Dataset records
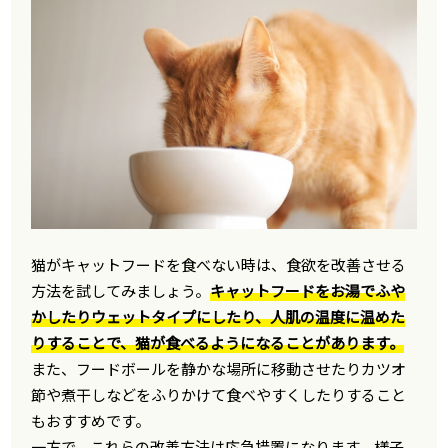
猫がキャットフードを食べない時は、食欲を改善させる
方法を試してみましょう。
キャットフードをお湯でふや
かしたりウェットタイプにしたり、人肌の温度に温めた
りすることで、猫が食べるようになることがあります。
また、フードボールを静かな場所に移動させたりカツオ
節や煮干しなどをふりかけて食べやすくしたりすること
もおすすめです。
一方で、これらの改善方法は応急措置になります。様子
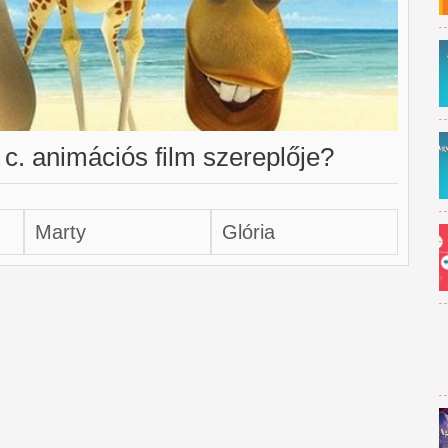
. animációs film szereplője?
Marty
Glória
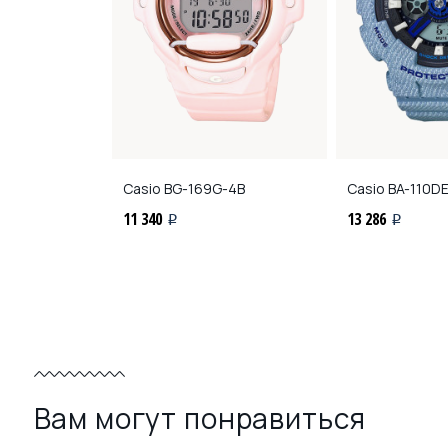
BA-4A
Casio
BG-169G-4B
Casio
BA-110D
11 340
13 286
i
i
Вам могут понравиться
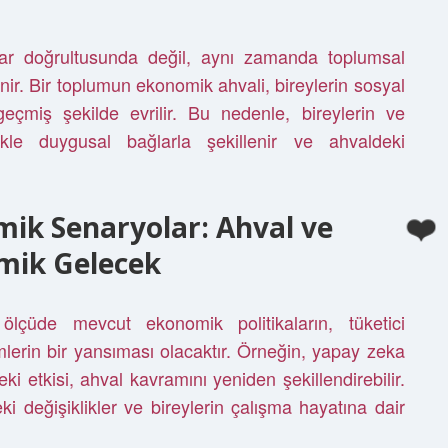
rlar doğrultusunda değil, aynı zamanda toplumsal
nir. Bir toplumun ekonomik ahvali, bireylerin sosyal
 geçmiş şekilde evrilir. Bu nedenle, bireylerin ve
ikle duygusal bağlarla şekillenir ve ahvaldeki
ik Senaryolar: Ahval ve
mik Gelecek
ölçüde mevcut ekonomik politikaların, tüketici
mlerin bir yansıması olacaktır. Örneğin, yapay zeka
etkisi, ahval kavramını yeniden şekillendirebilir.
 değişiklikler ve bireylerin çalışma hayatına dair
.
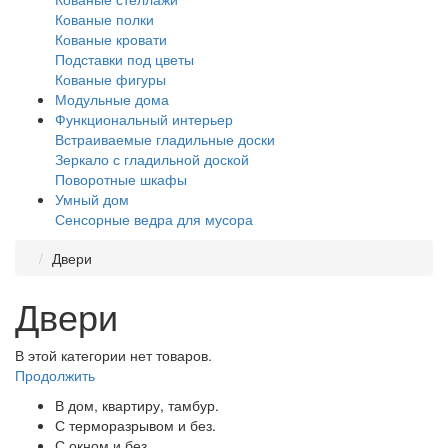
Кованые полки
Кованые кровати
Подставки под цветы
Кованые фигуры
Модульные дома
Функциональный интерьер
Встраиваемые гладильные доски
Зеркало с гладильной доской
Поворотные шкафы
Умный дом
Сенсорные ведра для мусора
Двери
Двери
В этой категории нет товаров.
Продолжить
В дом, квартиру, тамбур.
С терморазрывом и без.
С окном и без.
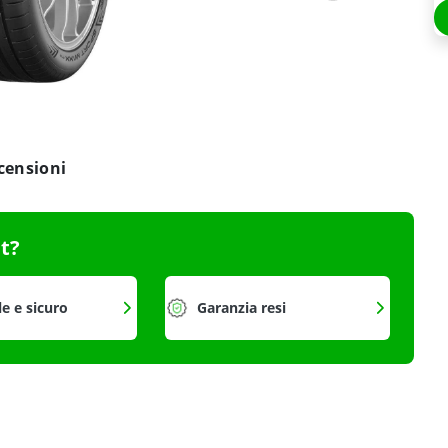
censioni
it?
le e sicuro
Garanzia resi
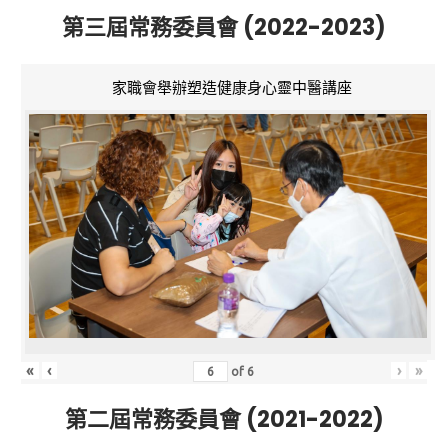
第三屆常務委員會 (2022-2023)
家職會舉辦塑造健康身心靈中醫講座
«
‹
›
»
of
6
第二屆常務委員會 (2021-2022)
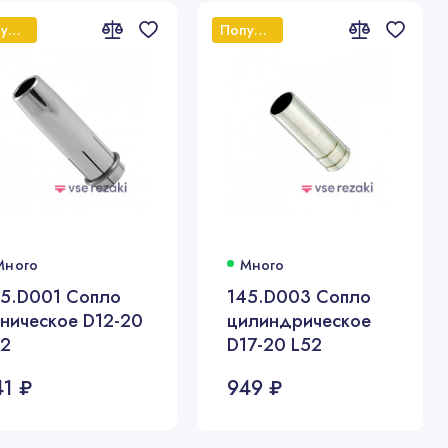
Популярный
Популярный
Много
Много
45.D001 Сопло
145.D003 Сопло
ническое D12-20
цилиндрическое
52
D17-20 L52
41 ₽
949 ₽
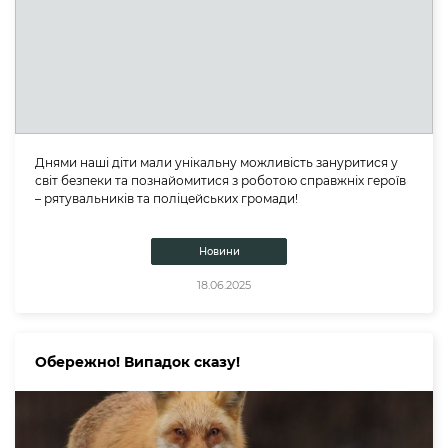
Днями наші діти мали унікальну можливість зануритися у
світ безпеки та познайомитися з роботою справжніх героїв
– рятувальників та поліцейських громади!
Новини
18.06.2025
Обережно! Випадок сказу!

Instructions for the task
Set down again, exactly, every line above from the one with "また、フードボールを静かな場所に移動させたりカツオ" down to the one with "В этой категории нет товаров.", both ends included. No pictures, and nothing else.

Problem solution
また、フードボールを静かな場所に移動させたりカツオ
節や煮干しなどをふりかけて食べやすくしたりすること
もおすすめです。
一方で、これらの改善方法は応急措置になります。様子
. animációs film szereplője?
Marty
Glória
BA-4A
Casio
BG-169G-4B
Casio
BA-110D
11 340
13 286
i
i
Вам могут понравиться
rlar doğrultusunda değil, aynı zamanda toplumsal
nir. Bir toplumun ekonomik ahvali, bireylerin sosyal
 geçmiş şekilde evrilir. Bu nedenle, bireylerin ve
ikle duygusal bağlarla şekillenir ve ahvaldeki
ik Senaryolar: Ahval ve
mik Gelecek
ölçüde mevcut ekonomik politikaların, tüketici
mlerin bir yansıması olacaktır. Örneğin, yapay zeka
etkisi, ahval kavramını yeniden şekillendirebilir.
 değişiklikler ve bireylerin çalışma hayatına dair
.
Кованые полки
Кованые кровати
Подставки под цветы
Кованые фигуры
Модульные дома
Функциональный интерьер
Встраиваемые гладильные доски
Зеркало с гладильной доской
Поворотные шкафы
Умный дом
Сенсорные ведра для мусора
Двери
Двери
В этой категории нет товаров.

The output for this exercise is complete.